In this research, multispectral and depth images were utilized for tea moisture content detection, the problems on leaf surface orientation and detection height were studied specifically. For the leaf surface orientation issue, multispectral images (25 bands) of the front surface and back surface of tea leaves were collected. Based on the spectra with same surface orientation, regression models of tea moisture content were established. The R2P values of LSSVR models reach 0.77 and 0.68 for the front surface and back surface, respectively. To distinguish the surface orientation of tea leaves, an LDA classifier was built based on spectral band ratio information. The overall classification accuracy reaches 87.8%. The distribution map of tea moisture content was successfully generated by importing the spectra into the classifier and the regression model. For the detection height issue, the multispectral image and depth image of tea leaves were collected simultaneously.
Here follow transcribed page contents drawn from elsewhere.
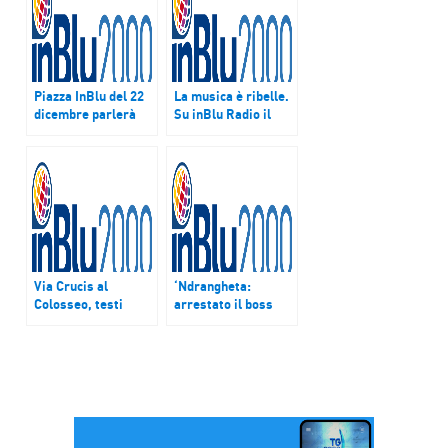
Piazza InBlu del 22
La musica è ribelle.
dicembre parlerà
Su inBlu Radio il
dell’attentato di
nuovo programma di
Berlino, di
Eugenio Finardi
sicurezza e
contrasto al
terrorismo
Via Crucis al
‘Ndrangheta:
Colosseo, testi
arrestato il boss
delle meditazioni
Domenico Crea,
redatte da studenti
latitante dal 2015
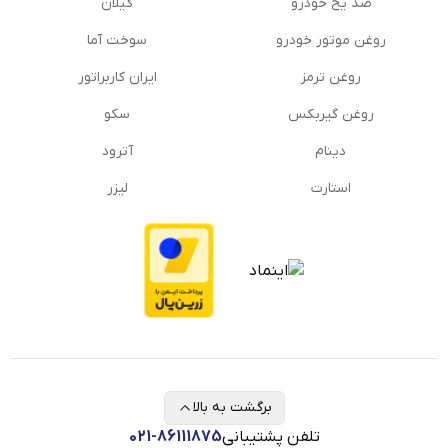
ضد یخ خودرو
گیلان
روغن موتور خودرو
سوخت آما
روغن ترمز
ایران کاربراتور
روغن گیربكس
سکو
دینام
آترود
استارت
لیزر
برگشت به بالا
تلفن پشتیبانی
021-86111875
First, an experiment was designed to figure out the attenuation coefficient of each band and the calibration model of detection height. Then, the detection height information was introduced into each pixel of the multispectral image by image registration. According to the detection height and calibration model, the spectrum of each pixel was calibrated. Finally, through importing the modified spectra into the classifier and regression model, the visual detection of tea moisture content was realized with detection height calibration. This research promoted the practicability of tea moisture content detection, and improved the visualization detection technology based on the fusion of multispectral image and depth image.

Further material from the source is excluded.